All that seems legit, right? There’s one catch. In order to benefit from donating a conservation easement there has to be value before the donation that isn’t there after the donation. This method of valuation is known as the “Before and After” method of valuing an easement. The “highest and best” use of property must be a use that is reasonably probable in the reasonably near future, though it need not be the current use or an intended use of the property. Highest and best use is that use which meets the following four tests:
- Physically possible;
- Legally permissible;
- Financially feasible;
- Maximally productive.
Which ever use meets each and all of those four tests is the property’s highest and best use. When the highest and best use changes, so does the value.
While Mr. Trump, his lawyers and appraisers apparently claim that the highest and best use went from being developed with 16 luxury homes to remaining as a golf practice facility, the question is whether those homes could ever really be developed.
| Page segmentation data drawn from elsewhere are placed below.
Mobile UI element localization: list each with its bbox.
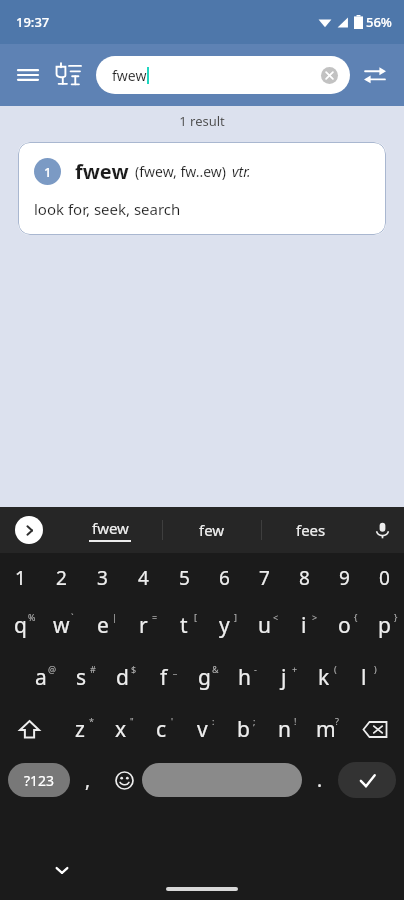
staticText: - <box>254 663 257 675</box>
staticText: . <box>317 767 323 793</box>
staticText: v <box>197 715 208 744</box>
staticText: r <box>139 611 148 640</box>
button[interactable]: t <box>164 599 204 651</box>
staticText: ?123 <box>24 771 55 790</box>
button[interactable]: 8 <box>284 557 324 599</box>
staticText: 7 <box>259 565 270 591</box>
button[interactable]: a <box>20 651 61 703</box>
button[interactable]: 4 <box>123 557 164 599</box>
button[interactable]: Hide keyboard <box>46 854 78 886</box>
button[interactable]: Voice input <box>360 507 404 553</box>
staticText: n <box>278 715 291 744</box>
staticText: l <box>361 663 367 692</box>
button[interactable]: k <box>304 651 344 703</box>
button[interactable]: w <box>41 599 82 651</box>
button[interactable]: Expand suggestions <box>0 507 58 553</box>
staticText: ] <box>234 611 237 623</box>
staticText: < <box>273 611 279 623</box>
staticText: @ <box>48 663 57 675</box>
staticText: | <box>112 611 117 623</box>
button[interactable]: Clear <box>316 62 342 88</box>
button[interactable]: fwew <box>58 507 162 553</box>
button[interactable]: s <box>61 651 102 703</box>
button[interactable]: 6 <box>204 557 244 599</box>
staticText: h <box>238 663 251 692</box>
staticText: fwew <box>75 158 129 185</box>
staticText: { <box>354 611 358 623</box>
button[interactable]: ?123 <box>8 763 70 797</box>
button[interactable]: d <box>102 651 143 703</box>
staticText: ! <box>294 715 297 727</box>
button[interactable]: 7 <box>244 557 284 599</box>
button[interactable]: Emoji <box>106 755 142 805</box>
button[interactable]: e <box>82 599 123 651</box>
staticText: m <box>316 715 336 744</box>
staticText: x <box>115 715 127 744</box>
button[interactable]: m <box>305 703 346 755</box>
button[interactable]: Space <box>142 763 302 797</box>
staticText: 1 <box>15 565 26 591</box>
staticText: g <box>198 663 211 692</box>
button[interactable]: u <box>244 599 284 651</box>
button[interactable]: j <box>264 651 304 703</box>
button[interactable]: 0 <box>364 557 404 599</box>
staticText: = <box>152 611 158 623</box>
button[interactable]: Enter <box>338 762 396 798</box>
staticText: 19:37 <box>16 13 50 31</box>
button[interactable]: 3 <box>82 557 123 599</box>
button[interactable]: p <box>364 599 404 651</box>
staticText: p <box>378 611 391 640</box>
button[interactable]: 2 <box>41 557 82 599</box>
button[interactable]: v <box>182 703 223 755</box>
button[interactable]: q <box>0 599 41 651</box>
button[interactable]: o <box>324 599 364 651</box>
staticText: 8 <box>299 565 310 591</box>
staticText: s <box>76 663 87 692</box>
button[interactable]: l <box>344 651 384 703</box>
button[interactable]: y <box>204 599 244 651</box>
staticText: y <box>219 611 230 640</box>
button[interactable]: z <box>59 703 100 755</box>
button[interactable]: c <box>141 703 182 755</box>
button[interactable]: n <box>264 703 305 755</box>
button[interactable]: fees <box>262 507 360 553</box>
staticText: + <box>292 663 298 675</box>
button[interactable]: g <box>184 651 224 703</box>
button[interactable]: fwew <box>96 56 350 94</box>
button[interactable]: 1 <box>18 142 386 235</box>
button[interactable]: Language <box>48 55 88 95</box>
button[interactable]: . <box>302 755 338 805</box>
button[interactable]: , <box>70 755 106 805</box>
button[interactable]: 1 <box>0 557 41 599</box>
staticText: b <box>237 715 250 744</box>
button[interactable]: r <box>123 599 164 651</box>
button[interactable]: Menu <box>10 57 46 93</box>
staticText: _ <box>173 663 177 675</box>
button[interactable]: 9 <box>324 557 364 599</box>
staticText: ) <box>374 663 377 675</box>
staticText: q <box>14 611 27 640</box>
button[interactable]: Shift <box>0 703 59 755</box>
button[interactable]: 5 <box>164 557 204 599</box>
button[interactable]: Swap languages <box>356 56 394 94</box>
staticText: 5 <box>179 565 190 591</box>
button[interactable]: Backspace <box>346 703 404 755</box>
staticText: fees <box>296 520 326 540</box>
button[interactable]: i <box>284 599 324 651</box>
staticText: " <box>130 715 134 727</box>
button[interactable]: f <box>143 651 184 703</box>
staticText: 0 <box>379 565 390 591</box>
staticText: [ <box>194 611 197 623</box>
staticText: 1 <box>44 163 52 181</box>
staticText: % <box>28 611 36 623</box>
button[interactable]: x <box>100 703 141 755</box>
button[interactable]: h <box>224 651 264 703</box>
button[interactable]: b <box>223 703 264 755</box>
staticText: k <box>318 663 330 692</box>
staticText: few <box>199 520 225 540</box>
staticText: ; <box>253 715 256 727</box>
staticText: & <box>212 663 219 675</box>
button[interactable]: few <box>163 507 261 553</box>
staticText: look for, seek, search <box>34 199 181 219</box>
staticText: } <box>394 611 398 623</box>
Without approvals, and with a questionable likelihood of getting those approvals, the highest and best use of the property is uncertain. Now, since I haven’t seen the appraisals and don’t know if the property’s highest and best use would’ve been for development were it not for the instability, or if the instability could have been corrected for a cost and time period making the development feasible, I can’t be sure this is the case. I’m not opining on whether it was or wasn’t. The New York Attorney General’s office is investigating whether Trump improperly manipulated real-estate values for tax and other economic benefits, court records filed by her office show. They are reportedly also investigating a $21.1 million tax deduction claimed on Trump’s Seven Springs estate in New York through another conservation easement.
What this brings to light, is the issue of highest and best use in conservation easements. You have to give something up to get the deduction. If the property could not have been approved for the “before” use, the highest and best use would’ve been the “after” use to begin with. Thus, there’d be nothing to “donate” and no right to a deduction. Qualified appraisers should be very well trained in the analysis of highest and best use. It’s defined as that use which nets the property the highest present value. The four tests are quite logical and the process pretty straightforward. Unfortunately, there are investors – and appraisers willing to please them – who seek a “free lunch”. As a supporter in theory of conservation easements, and big fan of their use on golf course properties I think it’s great that some golf courses can remain as golf courses in perpetuity even as real estate values evolve. However, as an appraiser dedicated to objective valuations with high levels of integrity I support doing them the right way.
Golf course properties are often a target for conservation easements, in many cases legitimately. However, when the highest and best use, often a subjective analysis, is fabricated as in some cases a donation can be made to seem more than it really is. Both property owners and appraisers had better follow the rules. The IRS can make your life miserable, even if you don’t try to fabricate a deduction. I speak from experience.